Cassandra is a distributed databases. Each node is aware of the state of the
cluster and token distribution. Moving the logic into client is possible but
the benefits are way less compared to pain. At the same time doing it for a
large cluster would be more painful.

I would discourage you from going that route.
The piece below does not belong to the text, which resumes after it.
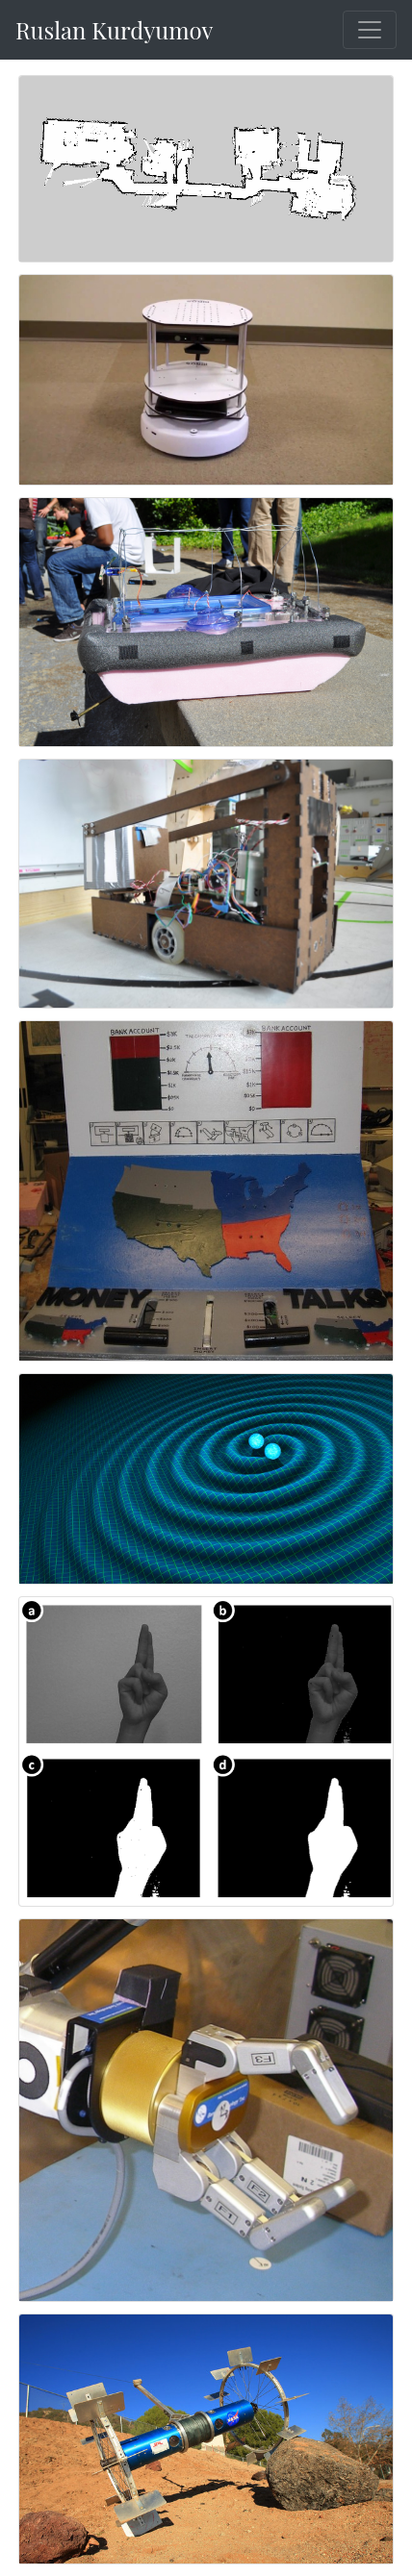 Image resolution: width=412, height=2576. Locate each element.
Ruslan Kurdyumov (114, 29)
On Wed, Mar 23, 2011 at 5:16 PM, Sameer Farooqui <>wrote:

> No problems with read performance, just curious about what kind of overhead
> was being added b/c we're doing read tests.
> If it's easy to figure out where the row is stored, I'd be interested in
> trying it. If not, don't worry about it.
> - Sameer
> On Wed, Mar 23, 2011 at 4:31 PM, aaron morton <>wrote:
>> Each row is stored on RF nodes, and your read will be sent to CL number of
>> nodes. Messages only take a single hop from the coordinator to each node the
>> read is performed on, so the networking overhead varies with the number of
>> nodes involved in the request.  There are man factors other than networking
>> that influence the speed of a read request.
>> There are features available to determine which nodes holds replicas for a
>> particular key. AFAIK they are not intended for use by clients.
>> Are you currently having problems with read performance ?
>> Hope that helps.
>> Aaron
>> On 24 Mar 2011, at 11:53, Sameer Farooqui wrote:
>> Does anybody know if it's possible to find out what node a specific
>> key/row lives on?
>> We have a 30 node cluster and I'm curious how much faster it'll be to read
>> data directly from the node that stores the data.
>> We're using random partitioner, by the way.